Undoubtedly, the subject of recent years in the world of science is genetics. The advance of the discovery of the genome has made the influence of genetics extensible in all areas. The research that shows this is what we have in our hands, computer science and genetics.
Pedro Larrañaga and Iñaki Inza, from the Computer Science Faculty of San Sebastian, have presented us with research in bioinformatics. Currently, gene computer chips allow obtaining the numeric value of each gene. Applying the chip indicated to a group of patients, the database obtained can be viewed as a color map. Thus, the intensity and color of each of the positions on this map encodes a patient's gene information. Through these databases and the application of statistical techniques, it is intended to detect which genes can cause a specific disease.

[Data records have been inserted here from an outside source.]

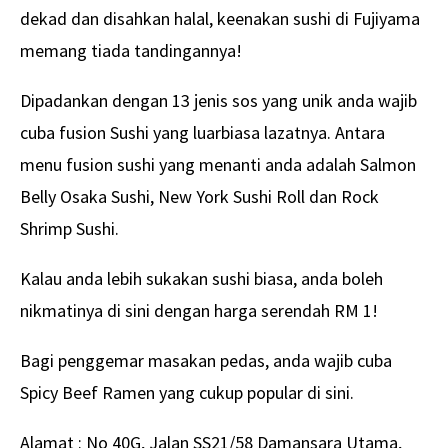
dekad dan disahkan halal, keenakan sushi di Fujiyama
memang tiada tandingannya!
Dipadankan dengan 13 jenis sos yang unik anda wajib
cuba fusion Sushi yang luarbiasa lazatnya. Antara
menu fusion sushi yang menanti anda adalah Salmon
Belly Osaka Sushi, New York Sushi Roll dan Rock
Shrimp Sushi.
Kalau anda lebih sukakan sushi biasa, anda boleh
nikmatinya di sini dengan harga serendah RM 1!
Bagi penggemar masakan pedas, anda wajib cuba
Spicy Beef Ramen yang cukup popular di sini.
Alamat : No 40G, Jalan SS21/58 Damansara Utama,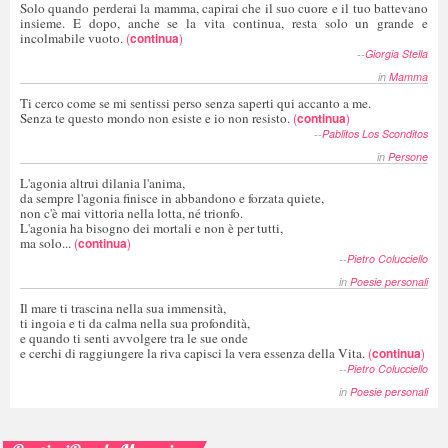
Solo quando perderai la mamma, capirai che il suo cuore e il tuo battevano
insieme. E dopo, anche se la vita continua, resta solo un grande e
incolmabile vuoto.
(
continua
)
--
Giorgia Stella
in
Mamma
Ti cerco come se mi sentissi perso senza saperti qui accanto a me.
Senza te questo mondo non esiste e io non resisto.
(
continua
)
--
Pablitos Los Sconditos
in
Persone
L'agonia altrui dilania l'anima,
da sempre l'agonia finisce in abbandono e forzata quiete,
non c'è mai vittoria nella lotta, né trionfo.
L'agonia ha bisogno dei mortali e non è per tutti,
ma solo...
(
continua
)
--
Pietro Colucciello
in
Poesie personali
Il mare ti trascina nella sua immensità,
ti ingoia e ti da calma nella sua profondità,
e quando ti senti avvolgere tra le sue onde
e cerchi di raggiungere la riva capisci la vera essenza della Vita.
(
continua
)
--
Pietro Colucciello
in
Poesie personali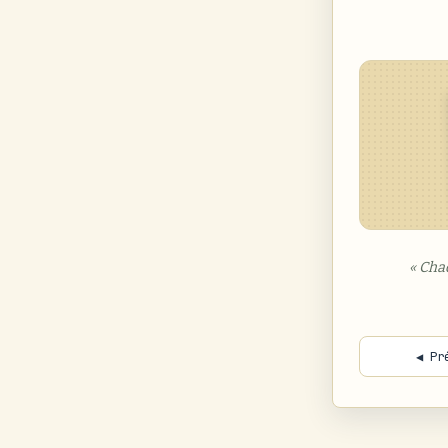
« Cha
◀ Pr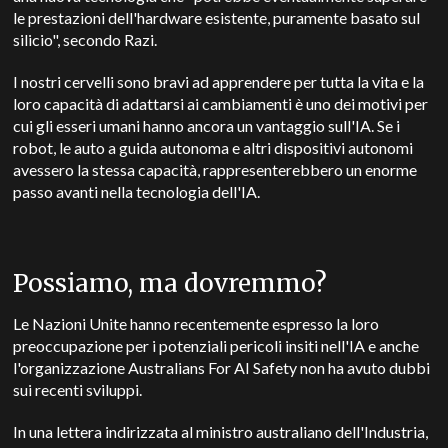
le prestazioni dell'hardware esistente, puramente basato sul
silicio", secondo Razi.
I nostri cervelli sono bravi ad apprendere per tutta la vita e la
loro capacità di adattarsi ai cambiamenti è uno dei motivi per
cui gli esseri umani hanno ancora un vantaggio sull'IA. Se i
robot, le auto a guida autonoma e altri dispositivi autonomi
avessero la stessa capacità, rappresenterebbero un enorme
passo avanti nella tecnologia dell'IA.
Possiamo, ma dovremmo?
Le Nazioni Unite hanno recentemente espresso la loro
preoccupazione per i potenziali pericoli insiti nell'IA e anche
l'organizzazione Australians For AI Safety non ha avuto dubbi
sui recenti sviluppi.
In una lettera indirizzata al ministro australiano dell'Industria,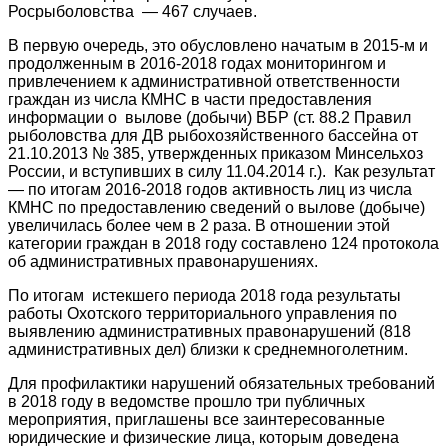
Росрыболовства — 467 случаев.
В первую очередь, это обусловлено начатым в 2015-м и
продолженным в 2016-2018 годах мониторингом и
привлечением к административной ответственности
граждан из числа КМНС в части предоставления
информации о вылове (добычи) ВБР (ст. 88.2 Правил
рыболовства для ДВ рыбохозяйственного бассейна от
21.10.2013 № 385, утвержденных приказом Минсельхоз
России, и вступивших в силу 11.04.2014 г.). Как результат
— по итогам 2016-2018 годов активность лиц из числа
КМНС по предоставлению сведений о вылове (добыче)
увеличилась более чем в 2 раза. В отношении этой
категории граждан в 2018 году составлено 124 протокола
об административных правонарушениях.
По итогам истекшего периода 2018 года результаты
работы Охотского территориального управления по
выявлению административных правонарушений (818
административных дел) близки к среднемноголетним.
Для профилактики нарушений обязательных требований
в 2018 году в ведомстве прошло три публичных
мероприятия, приглашены все заинтересованные
юридические и физические лица, которым доведена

Contrary to what has been done so far, all the genes found in the databases have been analyzed together. To date, all the genes in the database were studied, but without taking into account the global perspective, that is, without taking into account the interactions between the genes. Now, thanks to advances in computer science, it is possible to analyze a number of genes in their entirety.
Pedro and Iñaki have worked with databases of between 2,000 and 7,000 genes of about 65 people. The study of all combinations would be a huge work, so methods of simplification, heuristics are used. The application of heuristics is not only inevitable, since it has been proven that the results obtained in recent years through gene discrimination are better. Thus, it has been shown that the probability models of prediction of a disease present a higher rate of invention. The key is the correct approach of these heuristic models, since we must foresee which of the thousands of genes must be discarded.
The work has focused on three cases: the separation of two types of leukemia, the detection of colon cancer or not and the classification of nine types of cancer. Four heuristic models have been used to analyze the three databases and the results obtained coincide with those of other research.
The main conclusion is that the causes of cancer, leukemia and any disease in general are very rare: between 2,000 and 7,000 genes, for example. In addition, the invention rate of heuristic models obtained ranges around 90%. This invention rate is validated, that is, the application of these heuristic models to any database would entail approximately this invention rate.
It is always necessary to keep in mind that in the databases there is still not all the information, since there are no numerical values of all the genes or samples of all the patients. We are therefore faced with a long developed computer method.